Prompt:
Set down each of the records below exactly as it reads. No pictures go into the copy.

Page images and extracted text:
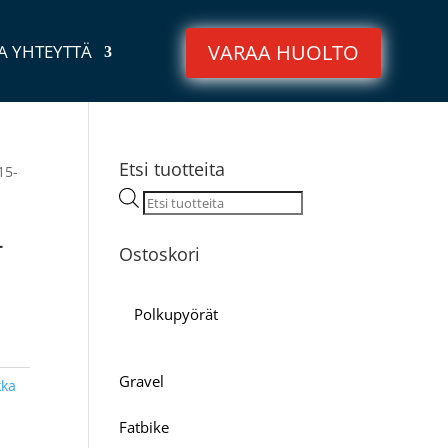
VARAA HUOLTO
A YHTEYTTÄ
Etsi tuotteita
15-
Products
search
-
Ostoskori
Polkupyörät
Gravel
kka
Fatbike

Result of this task:
VARAA HUOLTO
A YHTEYTTÄ
Etsi tuotteita
15-
Products
search
-
Ostoskori
Polkupyörät
Gravel
kka
Fatbike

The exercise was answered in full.